Though they have been to the department concerned time and again, appealing and highlighting the plights of the vendors, she lamented that nothing is in place and the vendors are left to fend for themselves.
Wotsa also opined that the voices of the vendors should be heard and be included and involved in the Kohima Smart City plans, as they are an integral part of the capital’s economy.
She acknowledged some financial institutions who have been granting loans to the women vendors to expand their businesses, a small effort of NEN and SEWA to facilitate local women vendors. She also mentioned that women are better and very prompt in paying back the loans, and the banks are highly appreciative of the vendors.
With the vendors made to undergo ‘untold miseries’ as is the case of ‘survival of the fittest in the street’, Wotsa asserted that it is high time the government recognize the services of the women vendors and allocate a designated space at a strategic location for them to carry out their businesses protecting them both from nature’s fury and other man-made problems.
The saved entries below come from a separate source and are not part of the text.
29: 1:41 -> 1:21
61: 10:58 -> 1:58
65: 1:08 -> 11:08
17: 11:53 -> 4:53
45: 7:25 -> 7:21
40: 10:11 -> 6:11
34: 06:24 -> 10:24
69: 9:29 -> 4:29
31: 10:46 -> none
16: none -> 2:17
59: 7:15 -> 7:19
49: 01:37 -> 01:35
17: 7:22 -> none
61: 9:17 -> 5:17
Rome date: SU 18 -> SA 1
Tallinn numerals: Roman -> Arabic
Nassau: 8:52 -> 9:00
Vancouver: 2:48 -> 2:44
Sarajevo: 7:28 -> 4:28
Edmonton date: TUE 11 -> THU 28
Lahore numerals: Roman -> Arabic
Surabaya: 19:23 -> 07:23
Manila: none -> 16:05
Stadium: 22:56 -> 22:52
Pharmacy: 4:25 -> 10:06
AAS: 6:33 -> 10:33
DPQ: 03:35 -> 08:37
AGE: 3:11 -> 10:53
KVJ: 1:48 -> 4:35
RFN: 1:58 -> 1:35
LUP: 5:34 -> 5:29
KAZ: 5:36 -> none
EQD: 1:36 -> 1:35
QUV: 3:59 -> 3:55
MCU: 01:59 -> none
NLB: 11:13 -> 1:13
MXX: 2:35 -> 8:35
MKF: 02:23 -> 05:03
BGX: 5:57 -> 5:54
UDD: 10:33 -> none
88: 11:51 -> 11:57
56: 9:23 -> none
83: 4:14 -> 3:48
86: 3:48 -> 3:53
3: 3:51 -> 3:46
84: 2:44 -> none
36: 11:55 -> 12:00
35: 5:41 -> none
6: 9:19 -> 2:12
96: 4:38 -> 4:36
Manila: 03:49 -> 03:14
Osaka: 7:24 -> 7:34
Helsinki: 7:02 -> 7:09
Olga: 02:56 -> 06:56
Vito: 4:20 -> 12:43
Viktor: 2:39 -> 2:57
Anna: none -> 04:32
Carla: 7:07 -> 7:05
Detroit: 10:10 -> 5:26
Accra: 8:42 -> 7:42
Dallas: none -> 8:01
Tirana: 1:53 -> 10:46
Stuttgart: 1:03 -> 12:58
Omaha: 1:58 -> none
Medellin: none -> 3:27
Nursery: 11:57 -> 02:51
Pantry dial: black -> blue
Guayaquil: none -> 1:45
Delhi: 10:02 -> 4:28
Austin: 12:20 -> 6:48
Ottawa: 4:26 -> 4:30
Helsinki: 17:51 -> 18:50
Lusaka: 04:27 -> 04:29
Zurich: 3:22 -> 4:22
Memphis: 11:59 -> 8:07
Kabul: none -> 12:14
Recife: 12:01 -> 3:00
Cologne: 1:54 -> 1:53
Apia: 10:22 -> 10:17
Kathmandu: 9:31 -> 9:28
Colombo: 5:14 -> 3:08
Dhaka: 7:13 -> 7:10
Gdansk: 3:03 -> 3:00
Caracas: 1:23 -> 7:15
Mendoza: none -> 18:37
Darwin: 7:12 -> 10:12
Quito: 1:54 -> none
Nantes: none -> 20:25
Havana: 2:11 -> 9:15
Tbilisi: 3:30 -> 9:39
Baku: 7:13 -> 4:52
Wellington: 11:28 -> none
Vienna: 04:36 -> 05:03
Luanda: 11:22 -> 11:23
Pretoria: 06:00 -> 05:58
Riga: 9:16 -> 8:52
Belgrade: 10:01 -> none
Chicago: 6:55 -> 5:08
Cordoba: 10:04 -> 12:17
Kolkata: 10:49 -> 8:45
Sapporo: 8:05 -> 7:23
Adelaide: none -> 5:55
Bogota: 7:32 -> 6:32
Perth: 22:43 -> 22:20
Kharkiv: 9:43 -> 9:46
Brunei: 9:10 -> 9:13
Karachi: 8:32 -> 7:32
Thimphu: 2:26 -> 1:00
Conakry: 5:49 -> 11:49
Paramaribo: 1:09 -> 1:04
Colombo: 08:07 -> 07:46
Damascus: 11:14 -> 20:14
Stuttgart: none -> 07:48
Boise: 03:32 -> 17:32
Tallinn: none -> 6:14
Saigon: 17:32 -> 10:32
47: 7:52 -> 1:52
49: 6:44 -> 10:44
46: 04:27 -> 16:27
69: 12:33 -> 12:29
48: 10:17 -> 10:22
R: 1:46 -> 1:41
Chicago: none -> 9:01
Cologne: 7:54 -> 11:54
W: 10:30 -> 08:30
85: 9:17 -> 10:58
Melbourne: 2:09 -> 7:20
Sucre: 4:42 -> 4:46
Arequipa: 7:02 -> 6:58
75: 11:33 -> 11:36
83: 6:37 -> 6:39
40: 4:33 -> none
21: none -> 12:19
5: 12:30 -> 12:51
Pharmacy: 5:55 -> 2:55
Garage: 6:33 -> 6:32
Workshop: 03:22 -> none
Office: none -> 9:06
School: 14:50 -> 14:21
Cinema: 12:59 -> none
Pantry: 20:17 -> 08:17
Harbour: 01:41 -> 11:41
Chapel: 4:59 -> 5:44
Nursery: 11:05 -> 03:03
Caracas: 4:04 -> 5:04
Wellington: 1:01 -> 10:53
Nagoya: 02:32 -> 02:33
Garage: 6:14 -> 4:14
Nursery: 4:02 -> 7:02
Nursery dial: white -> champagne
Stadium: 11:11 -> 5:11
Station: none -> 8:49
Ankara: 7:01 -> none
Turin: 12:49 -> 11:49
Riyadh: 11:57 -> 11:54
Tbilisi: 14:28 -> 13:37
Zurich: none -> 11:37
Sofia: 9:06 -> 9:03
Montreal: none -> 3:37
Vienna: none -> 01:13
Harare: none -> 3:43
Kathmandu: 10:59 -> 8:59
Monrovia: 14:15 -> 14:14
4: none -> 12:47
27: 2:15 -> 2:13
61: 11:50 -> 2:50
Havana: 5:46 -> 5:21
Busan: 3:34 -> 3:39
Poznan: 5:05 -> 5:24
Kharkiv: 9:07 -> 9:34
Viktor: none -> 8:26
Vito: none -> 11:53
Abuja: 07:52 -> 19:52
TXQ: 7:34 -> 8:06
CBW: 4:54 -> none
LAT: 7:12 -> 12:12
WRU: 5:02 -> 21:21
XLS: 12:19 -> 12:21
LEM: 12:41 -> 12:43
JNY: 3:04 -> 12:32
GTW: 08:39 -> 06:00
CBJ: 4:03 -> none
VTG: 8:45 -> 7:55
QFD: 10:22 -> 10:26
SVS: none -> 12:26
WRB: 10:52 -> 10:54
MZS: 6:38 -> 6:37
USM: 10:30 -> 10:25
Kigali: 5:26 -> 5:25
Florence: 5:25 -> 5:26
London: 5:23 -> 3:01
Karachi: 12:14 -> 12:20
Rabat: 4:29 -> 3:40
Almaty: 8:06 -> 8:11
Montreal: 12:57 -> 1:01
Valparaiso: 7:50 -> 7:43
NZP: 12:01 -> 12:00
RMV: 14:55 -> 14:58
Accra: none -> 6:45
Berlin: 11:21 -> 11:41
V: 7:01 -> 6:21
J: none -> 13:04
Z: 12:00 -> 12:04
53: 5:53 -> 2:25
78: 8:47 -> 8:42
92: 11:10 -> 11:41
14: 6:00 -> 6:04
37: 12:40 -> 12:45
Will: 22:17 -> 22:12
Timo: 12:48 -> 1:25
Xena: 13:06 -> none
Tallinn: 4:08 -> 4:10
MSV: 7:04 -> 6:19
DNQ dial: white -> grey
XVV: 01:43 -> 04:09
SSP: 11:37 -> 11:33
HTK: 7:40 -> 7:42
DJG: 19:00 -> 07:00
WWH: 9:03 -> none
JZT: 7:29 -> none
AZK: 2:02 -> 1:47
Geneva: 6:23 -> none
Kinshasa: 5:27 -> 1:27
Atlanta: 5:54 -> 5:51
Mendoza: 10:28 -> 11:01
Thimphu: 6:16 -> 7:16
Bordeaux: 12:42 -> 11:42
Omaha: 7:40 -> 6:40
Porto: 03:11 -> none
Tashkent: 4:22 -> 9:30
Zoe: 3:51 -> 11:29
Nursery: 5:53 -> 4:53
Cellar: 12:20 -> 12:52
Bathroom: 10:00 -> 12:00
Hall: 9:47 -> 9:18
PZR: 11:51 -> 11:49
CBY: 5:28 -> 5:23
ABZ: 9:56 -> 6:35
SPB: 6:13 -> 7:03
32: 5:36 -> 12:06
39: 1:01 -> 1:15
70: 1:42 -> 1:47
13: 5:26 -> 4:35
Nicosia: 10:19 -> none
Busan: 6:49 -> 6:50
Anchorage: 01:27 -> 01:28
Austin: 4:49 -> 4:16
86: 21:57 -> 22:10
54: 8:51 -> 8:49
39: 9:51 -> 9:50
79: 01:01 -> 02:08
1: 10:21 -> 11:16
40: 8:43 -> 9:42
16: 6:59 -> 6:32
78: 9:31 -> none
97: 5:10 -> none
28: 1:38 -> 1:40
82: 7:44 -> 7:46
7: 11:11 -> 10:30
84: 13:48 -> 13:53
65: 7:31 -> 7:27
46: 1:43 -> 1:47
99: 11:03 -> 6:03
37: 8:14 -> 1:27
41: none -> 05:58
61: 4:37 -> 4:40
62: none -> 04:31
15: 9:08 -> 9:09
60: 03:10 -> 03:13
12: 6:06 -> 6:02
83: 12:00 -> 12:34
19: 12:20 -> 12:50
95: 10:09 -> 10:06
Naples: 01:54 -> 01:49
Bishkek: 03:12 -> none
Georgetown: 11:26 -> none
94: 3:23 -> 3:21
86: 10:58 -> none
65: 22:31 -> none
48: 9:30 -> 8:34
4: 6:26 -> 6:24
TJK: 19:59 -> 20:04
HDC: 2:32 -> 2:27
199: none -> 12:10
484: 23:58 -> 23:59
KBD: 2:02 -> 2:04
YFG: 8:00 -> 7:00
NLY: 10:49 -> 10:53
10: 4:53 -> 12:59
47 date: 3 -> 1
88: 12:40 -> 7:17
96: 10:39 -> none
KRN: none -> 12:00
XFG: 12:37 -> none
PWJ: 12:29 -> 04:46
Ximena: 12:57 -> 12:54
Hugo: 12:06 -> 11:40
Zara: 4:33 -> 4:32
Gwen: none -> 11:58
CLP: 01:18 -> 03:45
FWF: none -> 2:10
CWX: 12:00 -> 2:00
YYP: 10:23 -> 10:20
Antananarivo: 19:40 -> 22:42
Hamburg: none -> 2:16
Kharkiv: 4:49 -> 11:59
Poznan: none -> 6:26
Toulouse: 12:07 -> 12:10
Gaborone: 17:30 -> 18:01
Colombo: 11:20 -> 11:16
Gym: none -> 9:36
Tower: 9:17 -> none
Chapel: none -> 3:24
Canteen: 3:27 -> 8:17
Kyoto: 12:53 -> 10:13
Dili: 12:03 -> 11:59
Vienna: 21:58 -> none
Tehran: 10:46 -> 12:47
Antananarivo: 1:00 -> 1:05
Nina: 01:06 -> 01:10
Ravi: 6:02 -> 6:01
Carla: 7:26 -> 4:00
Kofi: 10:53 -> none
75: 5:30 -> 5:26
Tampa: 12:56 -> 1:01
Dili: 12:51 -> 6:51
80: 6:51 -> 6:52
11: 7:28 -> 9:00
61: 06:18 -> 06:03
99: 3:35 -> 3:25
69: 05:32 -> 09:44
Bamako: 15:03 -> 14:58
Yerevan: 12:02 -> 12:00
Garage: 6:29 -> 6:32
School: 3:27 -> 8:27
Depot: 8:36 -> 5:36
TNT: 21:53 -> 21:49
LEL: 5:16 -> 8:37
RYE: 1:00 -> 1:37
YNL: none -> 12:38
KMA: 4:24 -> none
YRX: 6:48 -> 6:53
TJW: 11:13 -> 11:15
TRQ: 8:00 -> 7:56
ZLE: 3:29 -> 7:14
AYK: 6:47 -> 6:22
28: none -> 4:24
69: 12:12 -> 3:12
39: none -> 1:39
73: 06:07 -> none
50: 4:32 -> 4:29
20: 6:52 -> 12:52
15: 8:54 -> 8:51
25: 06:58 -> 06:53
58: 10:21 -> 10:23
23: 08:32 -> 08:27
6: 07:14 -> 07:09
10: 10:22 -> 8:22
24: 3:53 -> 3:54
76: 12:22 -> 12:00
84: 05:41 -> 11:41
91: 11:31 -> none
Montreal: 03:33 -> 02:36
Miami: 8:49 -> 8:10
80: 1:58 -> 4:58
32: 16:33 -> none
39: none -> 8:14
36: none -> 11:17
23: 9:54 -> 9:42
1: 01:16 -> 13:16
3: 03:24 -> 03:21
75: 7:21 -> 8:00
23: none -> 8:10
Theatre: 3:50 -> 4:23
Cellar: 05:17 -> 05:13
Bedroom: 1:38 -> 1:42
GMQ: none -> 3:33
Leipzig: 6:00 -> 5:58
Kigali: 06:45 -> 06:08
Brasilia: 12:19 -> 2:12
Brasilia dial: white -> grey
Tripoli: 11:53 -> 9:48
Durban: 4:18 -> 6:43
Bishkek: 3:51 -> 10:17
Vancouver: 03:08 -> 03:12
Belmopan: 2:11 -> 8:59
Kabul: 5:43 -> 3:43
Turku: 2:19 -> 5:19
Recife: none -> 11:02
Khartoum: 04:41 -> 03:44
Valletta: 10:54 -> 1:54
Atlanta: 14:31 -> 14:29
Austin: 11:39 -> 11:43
Meanwhile, marking the day, SEWA has submitted a memorandum to the deputy commissioner of Kohima requesting to make street vendors an important component in the Smart City plan as they are an integral part of the food distribution system, and recognise vending as a major livelihood initiative in urban poverty alleviation.
It has also asked the DC to put in place a state policy for street vendors and implement the National Street Vendors (Protection of Livelihood and Regulation of Street Vending) Act 2014 and see that women are well represented in the town vending committees, and also take proactive role in allocating space to local women vendors in the market at nominal rent even for the built up space and regulate taxation by local authority.
Mentioned may be made that SEWA is a collective recognized central union of workers in the informal sector across the country and in Kohima, the members of SEWA comprises of street vendors, weavers and farmers.
Acknowledging street vending as an important livelihood which sustains huge number of urban population at the same time sustaining other thousands of livelihoods in the rural areas, the day was observed at Kohima and Dimapur on November 14.
It was informed that the day would be observed at Dimapur and Mokokchung on November 15, whereby the women vendors would collectively sell their produce at a prominent public space as an act of assertion to the right to livelihood and demand for recognition and protection of their livelihood.